Connect with us

Ahriesonta.id

Fenomena Polisi Bunuh Diri, Bagaimana dan Mengapa Bisa Terjadi? Seri 4

Ilustrasi polisi dalam sebuah penyergapan (istimewa/aktual.com).

Penghayatan

Fenomena Polisi Bunuh Diri, Bagaimana dan Mengapa Bisa Terjadi? Seri 4

Dua contoh tindakan bunuh diri polisi di Indonesia menunjukkan adanya ketertutupan personal polisi terhadap rekan kerja. Ketiadaan kepercayaan terhadap rekan kerja secara tidak langsung memberikan stimulasi stres pada personel polisi, karena ia memendam masalah pribadi sendirian. Maka, tidak salah jika para psikolog di berbagai media mengemukakan perlunya suatu layanan konseling pada setiap kantor polisi. Meskipun, pembukaan layanan ini akan memberikan konsekuensi tertentu bagi organisasi, misalnya keterbatasan anggaran yang dimiliki Polri. Hal yang paling penting untuk mengkaji permasalahan psikologi, sebenarnya perlu dilihat secara fundamental makna dari kebutuhan psikologi tersebut.

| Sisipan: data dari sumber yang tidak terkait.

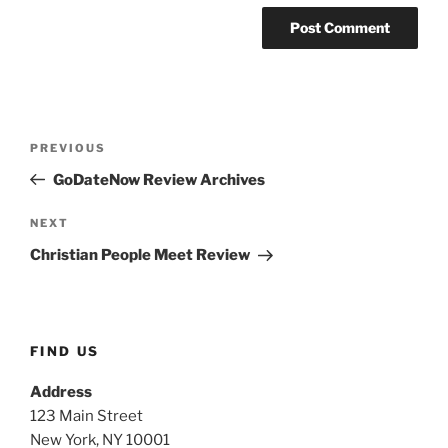
Post
PREVIOUS
Previous
navigation
Post
GoDateNow Review Archives
NEXT
Next
Post
Christian People Meet Review
FIND US
Address
123 Main Street
New York, NY 10001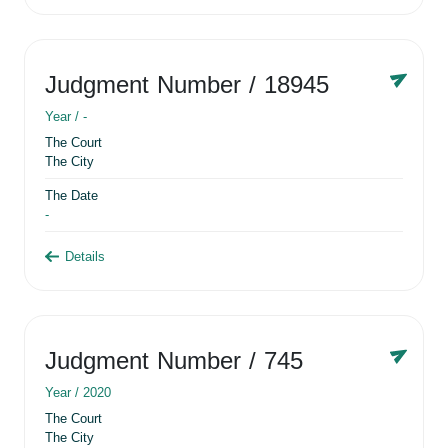
Judgment Number
/ 18945
Year /
-
The Court
The City
The Date
-
Details
Judgment Number
/ 745
Year /
2020
The Court
The City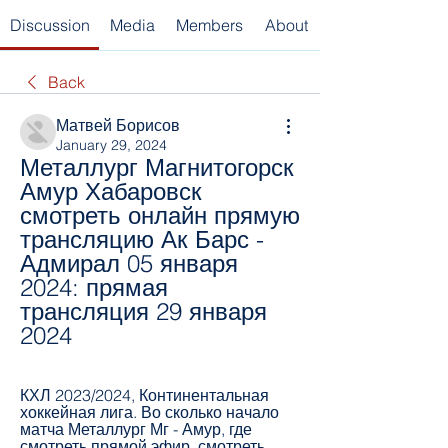
Discussion
Media
Members
About
Back
Матвей Борисов
January 29, 2024
Металлург Магнитогорск 
Амур Хабаровск 
смотреть онлайн прямую 
трансляцию Ак Барс - 
Адмирал 05 января 
2024: прямая 
трансляция 29 января 
2024
КХЛ 2023/2024, Континентальная 
хоккейная лига. Во сколько начало 
матча Металлург Мг - Амур, где 
смотреть прямой эфир, смотреть 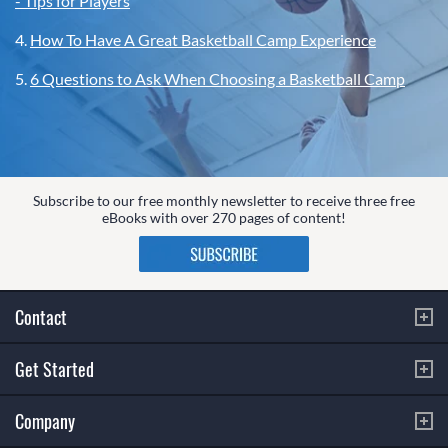
- Tips for Players
4.
How To Have A Great Basketball Camp Experience
5.
6 Questions to Ask When Choosing a Basketball Camp
Subscribe to our free monthly newsletter to receive three free
eBooks with over 270 pages of content!
Contact
Get Started
Company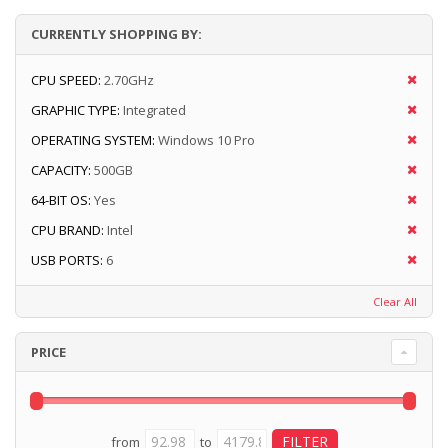
CURRENTLY SHOPPING BY:
CPU SPEED:
2.70GHz
GRAPHIC TYPE:
Integrated
OPERATING SYSTEM:
Windows 10 Pro
CAPACITY:
500GB
64-BIT OS:
Yes
CPU BRAND:
Intel
USB PORTS:
6
Clear All
PRICE
from
to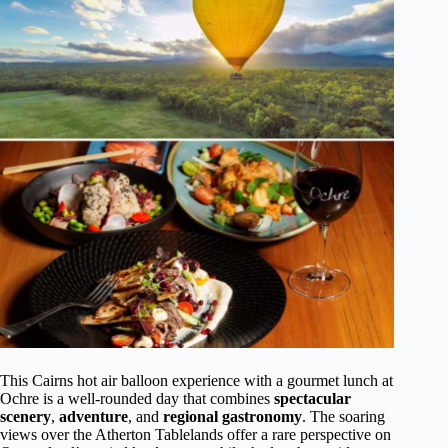
This Cairns hot air balloon experience with a gourmet lunch at
Ochre is a well-rounded day that combines
spectacular
scenery
,
adventure
, and
regional gastronomy
. The soaring
views over the Atherton Tablelands offer a rare perspective on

Terdapat dua karakteristik penting dalam mengidentifikasikan hubungan antarpribadi, pertama, hubungan antarpribadi berlangsung melalui beberapa tahap mulai dari tahap interaksi sampai ke pemutusan (dissolution). Kedua, hubungan antarpribadi berbeda-beda dalam hal keluasan dan kedalamannya. Knapp (1984) dan Wood (1982) dalam DeVito (1996), mengemukakan bahwa sebagian besar hubungan mungkin sama, dan berkembang melalui tahap-tahap. DeVito (1986) menjelaskan terdapat lima tahapan yang menjelaskan pengembangan sebuah hubungan, yaitu :

• Kontak, pada tahap ini personal membuat kontak berdasar persepsi indra, antara lain indra penglihatan, pendengaran, dan membaui seseorang. Pada tahap ini penampilan fisik begitu penting, karena dimensi fisik paling terbuka untuk diamati secara mudah. Namun demikian, kualitas-kualitas lain seperti bersahabat, kehangatan, keterbukaan dan dinamisme juga terungkap pada tahap ini.
• Keterlibatan, tahap keterlibatan merupakan tahap pengenalan lebih jauh, ketika personal mengikatkan diri untuk mengenal orang lain dan terlibat dalam urusan-urusan orang tersebut.
• Keakraban, personal mengikat diri lebih jauh pada orang tersebut. Personal mungkin membuka hubungan primer, para personal dapat saling memberikan klaim atas hubungan yang terjadi dalam bentuk sahabat baik. Komitmen ini dapat mempunyai berbagai bentuk seperti, mengungkapkan rahasia terbesar.
• Perusakan, sebagai tahap penurunan hubungan pertama ketika ikatan di antara kedua pihak melemah. Pada tahap ini personal mulai merasa bahwa hubungan ini tidaklah sepenting yang dipikirkan sebelumnya. Mereka berdua semakin jauh. Namun terkadang diselimuti kebimbangan untuk tetap menjaga hubungan hanya sekedar karena membutuhkannya saja, atau justru mencari bentuk hubungan yang sama, tetapi dengan orang lain yang berbeda. Tahap ini penuh dengan konflik yang muncul ke permukaan.
• Pemutusan, tidak lain adalah tahap personal memutuskan ikatan kedua belah pihak.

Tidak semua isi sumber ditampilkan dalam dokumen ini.